Monday, March 29, 2021

Can't Win for Losing

 So my son has had his insulin pump for over five months now.  I keep waiting for it to get easier but it really doesn't seem to get easier.  He has his CGM and his insulin pump but they aren't a closed loop so I'm acting as the moderator between them. I guess I thought it would be easier by now.  I thought that once he was on his insulin pump and we got things dialed in that it would be better control than multiple daily injections.  Some days it goes great and other days, not so much.

We've been in a "not so much" slump for a couple weeks now.  My son is almost twelve and he is definitely growing right now.  His favorite shirts are looking a bit small and clothes that were just a bit too big are now fitting him fine.  This is good and exciting and exactly how it should be.  It also seems to be affecting how well the insulin pump is working for him, or not working for him.

So we'd spent about a month with his BG in range about 80% of the time.  That is about the same as we were getting on the multiple daily injections but his quality of life was dramatically improved with the pump.  He could go about his day and I could give correction insulin or cover for an upcoming meal without giving him a shot and he much preferred that.  I was much more likely to give extra insulin as needed too.  His pump lets him have different basal rates throughout the day and we had spent a lot of time adjusting these to be just right.  We never really had a pretty straight line like other people seem to post online.  I know, I know, people post their best moments and show you their best days but I had hoped.  We'd have some portions of the day with good control but each meal still seemed to cause a high for over an hour and sometimes we'd have a stubborn low for no predictable reason.  

For the past several weeks though things have been wonky, wonky, wonky. It is currently 10:20 pm as I'm writing this and I'm up because his BG is at 282.  He ate dinner at 5 pm and his BG was a nice little hill then on the lower side of in-range at 90 for several hours.  Then, an hour before bed and with no additional food, his BG started rising and just kept rising.  I gave 2 units of insulin and waited 30 minutes but the BG kept rising and was so far above range that the insulin on board wasn't going to bring him back under 200 so I gave 2 more units and watched that BG just keep rising.  When I went to check if he was sleeping he said "this pod isn't working, I'm too hot, I just want to get some sleep." So we changed the pod, early. I also gave an injection of 3.5 units to try to get him back into a range where he can sleep.  Now I'm just waiting for something to take affect. That was only fifteen minutes ago but I feel like I've been awake for hours.

His basal insulin rates haven't been keeping a line lately so we've been adjusting them.  This is a slow process.  You watch the data, make smart changes, watch the data some more and then when you think you have it right, your son has to do a fast for several hours so you can see if it is correct.  A correct basal will keep within 20 BG for the time without food so you watch for that fairly even line.  If you get it, GREAT, you move on to the next time of day and do the whole process some more.  If you don't get it, BOO, you have to keep working on it.  We've now increased my son's basal insulin from about 12 units per 24 hours to about 15 units per 24 hours and things are still not right.  A basal rate will seem right for two days and then on the third day he either rises or descends for that period.  

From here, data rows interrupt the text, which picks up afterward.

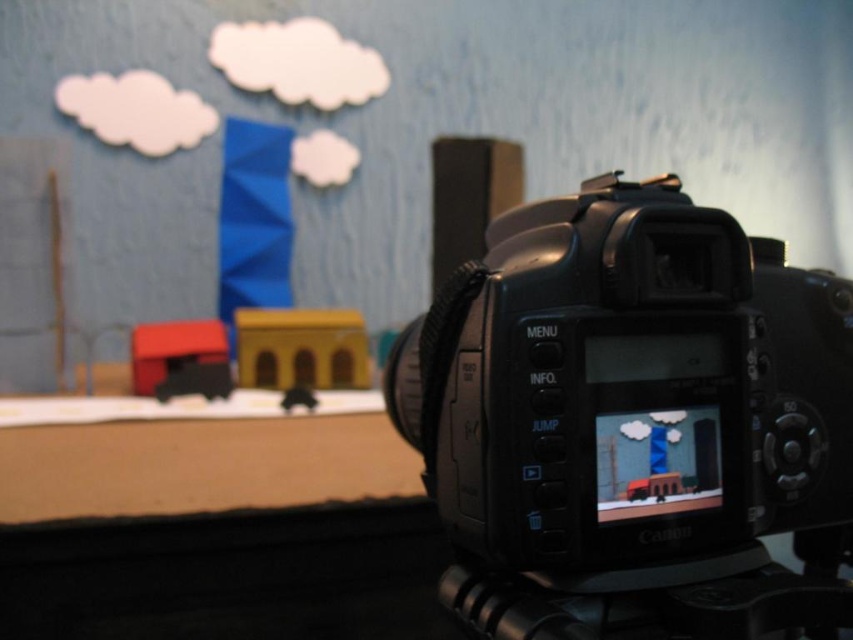 You are a photographer setting up a stop motion animation scene. You have two points marked in the scene for camera positioning. The first point is at coordinates point [770,384] and the second point is at point [576,612]. Which point is closer to the camera lens?

Point [770,384] is further to the viewer than point [576,612], so the point closer to the camera lens is point [576,612].

You are a photographer trying to set up a tripod for a stop motion animation. You need to place a new tripod in the scene so that it does not block the camera at point (627,385). Where should you place the tripod?

The tripod should be placed away from the black plastic camera at center to avoid blocking it. Since the camera is at point (627,385), placing the tripod in an area not overlapping with this coordinate would ensure it doesn not obstruct the camera.

You are setting up a camera for a stop motion animation. The matte paper clouds at upper center are part of the background, and the black rubber tripod at lower center holds the camera. How far apart are these two items in the scene?

The distance between the matte paper clouds at upper center and the black rubber tripod at lower center is 1.65 meters. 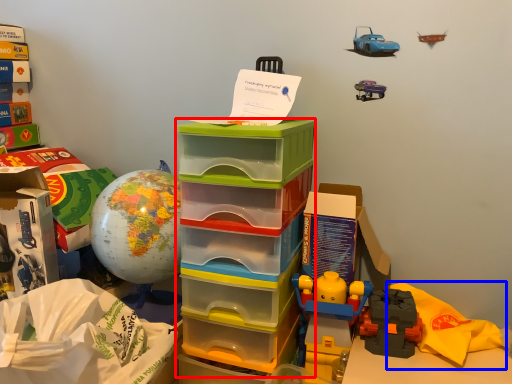 Question: Which of the following is the farthest to the observer, storage box (highlighted by a red box) or material (highlighted by a blue box)?

Choices:
 (A) storage box
 (B) material

Answer: (B) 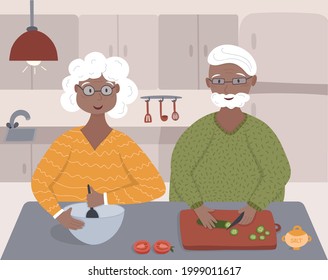 The image size is (328, 280). Identify the location of gray and slight purple cabinets. (192, 51), (128, 43), (59, 28). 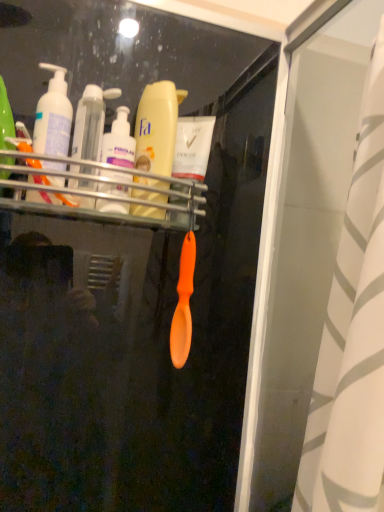 Question: Choose the correct answer: Is matte white pump bottle at left inside yellow matte lotion at center or outside it?

Choices:
 (A) inside
 (B) outside

Answer: (B)

Question: In terms of height, does matte white pump bottle at left look taller or shorter compared to yellow matte lotion at center?

Choices:
 (A) short
 (B) tall

Answer: (A)

Question: Which of these objects is positioned closest to the translucent plastic bottles at center left, the second toiletry when ordered from right to left?

Choices:
 (A) yellow matte lotion at center
 (B) white striped fabric at right
 (C) translucent plastic bottles at center, arranged as the second toiletry when viewed from the left
 (D) matte white pump bottle at left

Answer: (C)

Question: Which object is the closest to the translucent plastic bottles at center, marked as the first toiletry in a right-to-left arrangement?

Choices:
 (A) translucent plastic bottles at center left, which ranks as the 1th toiletry in left-to-right order
 (B) matte white pump bottle at left
 (C) white striped fabric at right
 (D) yellow matte lotion at center

Answer: (A)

Admittedly, we've already determined that his insulin pods don't work nearly as well on day 3 most of the time and we've gone so far as to change our prescription so that we can change them every 2 days instead.  We haven't fully committed to this and try to make the pod last three days.  1 in 3 pods works fine on day three for him so it still seems worth it to try. Unfortunately it feels like we are watching and tinkering and giving correction insulin and just thinking about T1D all day every day.  Okay, okay, it is just me who is thinking about it all day.  My son is living his life. My partner is living his life.  I'm living as both a human and a pancreas and I'm feeling a bit of fatigue from the situation.  This fatigue I get comes and goes with this T1D. Sometimes I feel like I've got things pretty well in hand and even though it is a lot of mental energy, I feel okay about my role.  Other days I just want to throw in the towel.  Say "eat whatever you want" and ignore the incessant beeping and alarms from the Dexcom. But I don't and I won't and I can't.  Someday this will all be his responsibility. Someday I'll lay awake and night and wonder if he is doing okay, if he's low, if he's high, if he's eating right. So for now, I put on a good face and make the best decisions I can and try to model for him how to stay calm and carry on. 

Well BG is down to 279...not much lower than ten minutes ago...maybe another fifteen minutes.